Selama staf tadi menjelaskan fitur-fitur apa saja yang ada di dalam mobil yang dia rekomendasikan, Zahira malah salah fokus pada Juan yang tampak serius sekali memperhatikan. Padahal, dia yakin kekasihnya itu sudah tahu lebih banyak soal permobilan. Memang bukan seorang ahli, tapi kalau untuk hal-hal dasar seperti spesifikasi mobil yang akan dibeli, Zahira yakin Juan sudah lebih dulu melakukan riset. Lelaki itu tidak akan membuang uangnya secara sembarangan, terlebih jika itu adalah uang yang dia dapatkan dengan hasil keringatnya sendiri.
Mungkin kelihatan biasa saja di mata orang lain, namun dalam pandangan Zahira, bagaimana Juan memperhatikan penjelasan si staf itu dengan saksama adalah bentuk penghargaan yang lelaki itu berikan. Dia menghargai pekerjaan si staf yang memang bertugas untuk menjelaskan secara rinci, tanpa berniat menyela meski sebenarnya dia sudah tahu.
Panjangnya penjelasan yang mendetail dibubuhi dengan kalimat-kalimat bujuk rayu yang khas membawa Juan akhirnya berhasil menentukan pilihan. Satu unit Mitsubishi Xpander berwarna putih dia sunting untuk menjadi calon kendaraan mereka.
Selagi Juan mengurus administrasi, Zahira memilih untuk menepi. Dia duduk sendirian di kursi yang memang sudah disediakan, menenggak air mineral dingin yang diberikan secara cuma-cuma oleh pihak showroom kepada pelanggan yang datang demi membasahi tenggorokannya yang kering. Aneh juga, padahal dia hanya bicara sedikit dan hampir semua transaksi di handle oleh Juan, tapi malah justru dia yang merasa haus.
Sekian menit berlalu, Juan datang menghampiri sambil membawa map berisi berkas-berkas kontrak pembelian. Tanpa meminta izin terlebih dahulu, lelaki itu menyambar botol air mineral bekas minum Zahira lalu menenggaknya hingga tandas.
“Kalau minum tuh sambil duduk.” Zahira menegur, meski terlambat karena Juan sudah terlanjur menghabiskan minuman.
“Hehe, maaf, terlalu haus.” Cengir si laki-laki. Zahira hanya menggeleng seraya meloloskan hela napas pelan. Untuk kali ini saja, dia akan berusaha maklum.
“Kamu udah selesai?” tanya perempuan itu kemudian, seraya bangun dari kursi.
Juan mengangguk, lalu senyum cerahnya terbit kala ia menyodorkan map yang dia pegang kepada Zahira. “Nih, kamu yang simpan.” Ujarnya.

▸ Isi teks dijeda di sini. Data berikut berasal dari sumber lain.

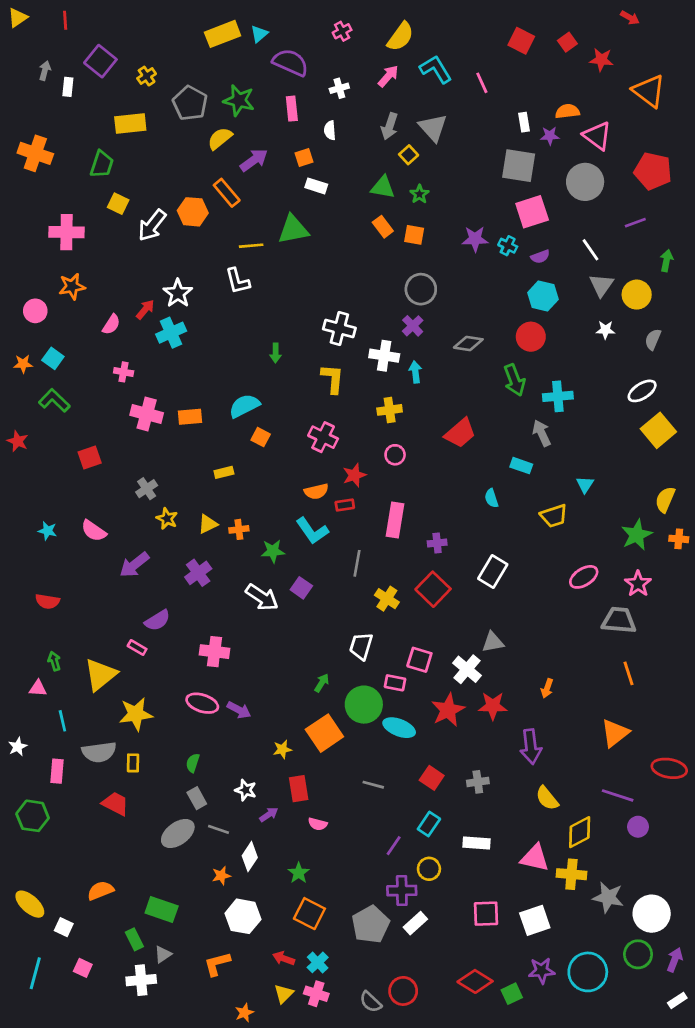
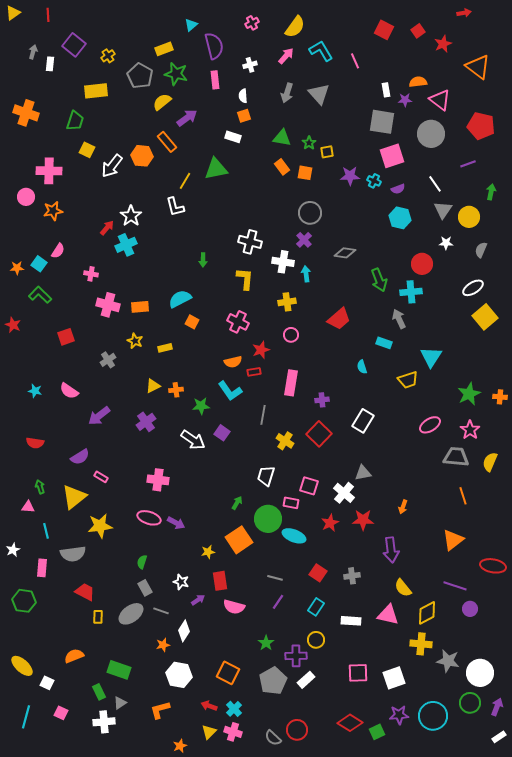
red arrow: (630, 18) -> (464, 13), turned -40
yellow rectangle: (223, 34) -> (164, 49), moved, size x0.7
red star: (601, 60) -> (443, 44), turned -30
purple semicircle: (290, 62) -> (214, 46), turned 52
yellow square: (409, 155) -> (327, 152), moved, turned 32
orange square: (304, 157) -> (244, 116), moved
yellow line: (251, 246) -> (185, 181), turned -54
pink circle: (35, 311) -> (26, 197), moved
pink semicircle: (111, 324) -> (58, 251), moved
red circle: (531, 337) -> (422, 264), moved
cyan triangle: (585, 485) -> (431, 357), size x1.6
yellow semicircle: (665, 500) -> (490, 462), moved
yellow star: (167, 519) -> (135, 341), moved
purple semicircle: (157, 620) -> (80, 457), moved
red star: (448, 710) -> (330, 523), size x0.7
yellow rectangle: (133, 763) -> (98, 617), moved
pink semicircle: (318, 824) -> (234, 607), size x1.5
purple line: (394, 846) -> (278, 602), moved
pink triangle: (535, 858) -> (388, 615), moved
green star: (299, 873) -> (266, 643), moved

Zahira yang tidak tahu apa-apa jelas terlihat kebingungan. “Kenapa aku yang simpan?” tanyanya, namun tak urung tetap menerima map itu.
“Soalnya mobilnya atas nama kamu, aku minta dianterinnya juga ke rumah kamu nanti.” Juan menjelaskan dengan entengnya, berbanding terbalik dengan reaksi Zahira yang seketika melotot tak percaya.
__ADS_1
Satu gebukan kemudian mendarat di bahu Juan, membuat lelaki itu mengaduh. “Kenapa aku dipukul?” tanyanya, tak terima sudah diberi kekerasan fisik.
“Kamu ngawur.” Omel Zahira. “Kenapa atas nama aku? Itu mobil kamu, kamu yang beli.”
“Nggak boleh gitu aku bikin atas nama kamu?”
“Jelas nggak boleh!” Zahira semakin galak. Yah, walaupun di mata Juan sama sekali tidak kelihatan sangar, sih. Malah terlihat lucu dan menggemaskan. Ehe!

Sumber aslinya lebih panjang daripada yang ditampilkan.